What to do: Copy out exactly the lines below that run from the one holding "chen Regeln basieren, sind diese" to the one holding "erbrauch von Cloud-Ressourcen", keeping both of those lines and no others.

Data excerpts:

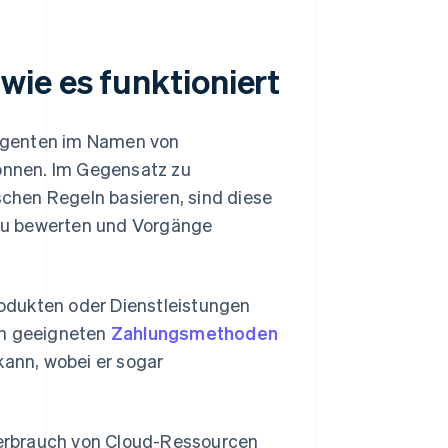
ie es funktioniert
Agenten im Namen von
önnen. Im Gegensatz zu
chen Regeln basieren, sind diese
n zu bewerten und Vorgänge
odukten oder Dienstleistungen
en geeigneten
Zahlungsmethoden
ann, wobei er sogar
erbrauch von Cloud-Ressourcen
--
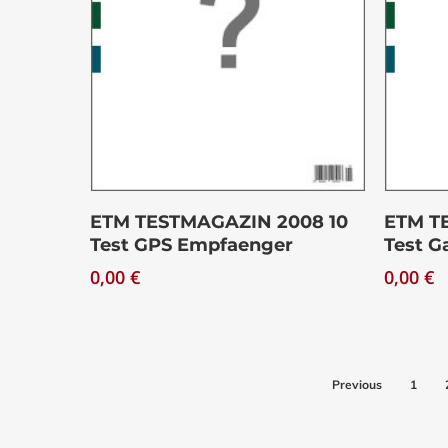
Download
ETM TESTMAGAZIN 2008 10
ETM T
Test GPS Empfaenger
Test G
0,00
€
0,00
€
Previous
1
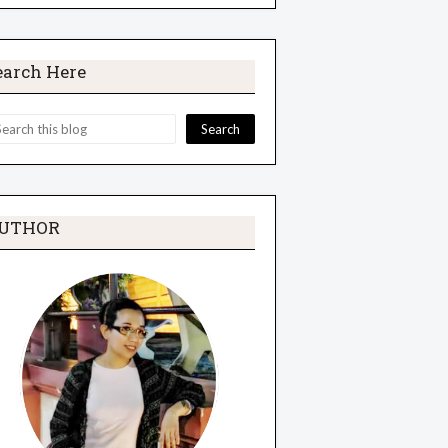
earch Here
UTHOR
--
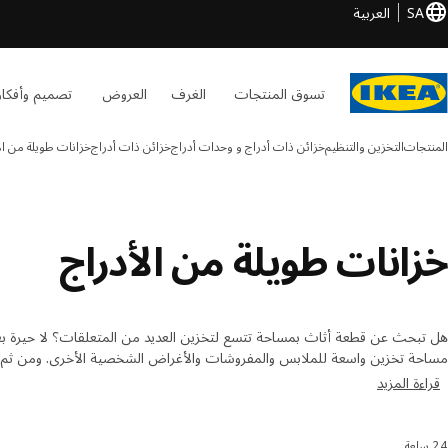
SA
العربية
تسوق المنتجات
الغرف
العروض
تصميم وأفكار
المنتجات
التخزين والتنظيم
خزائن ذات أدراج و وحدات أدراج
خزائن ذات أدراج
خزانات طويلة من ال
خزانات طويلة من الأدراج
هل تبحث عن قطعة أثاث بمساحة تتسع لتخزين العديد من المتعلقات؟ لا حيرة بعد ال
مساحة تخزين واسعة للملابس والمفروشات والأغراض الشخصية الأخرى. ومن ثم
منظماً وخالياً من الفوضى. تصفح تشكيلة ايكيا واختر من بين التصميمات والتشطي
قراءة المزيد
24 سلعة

Answer for the task:
chen Regeln basieren, sind diese
n zu bewerten und Vorgänge
odukten oder Dienstleistungen
en geeigneten
Zahlungsmethoden
ann, wobei er sogar
erbrauch von Cloud-Ressourcen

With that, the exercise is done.